───── Data below
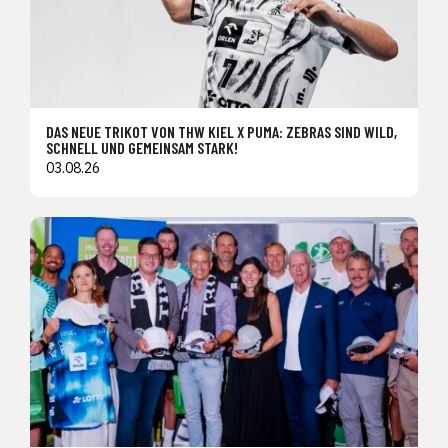
DAS NEUE TRIKOT VON THW KIEL X PUMA: ZEBRAS SIND WILD,
SCHNELL UND GEMEINSAM STARK!
03.08.26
──────────
- _Instructions to follow_
Restate each line above exactly, keeping pictures out.

- _Answer area_
DAS NEUE TRIKOT VON THW KIEL X PUMA: ZEBRAS SIND WILD,
SCHNELL UND GEMEINSAM STARK!
03.08.26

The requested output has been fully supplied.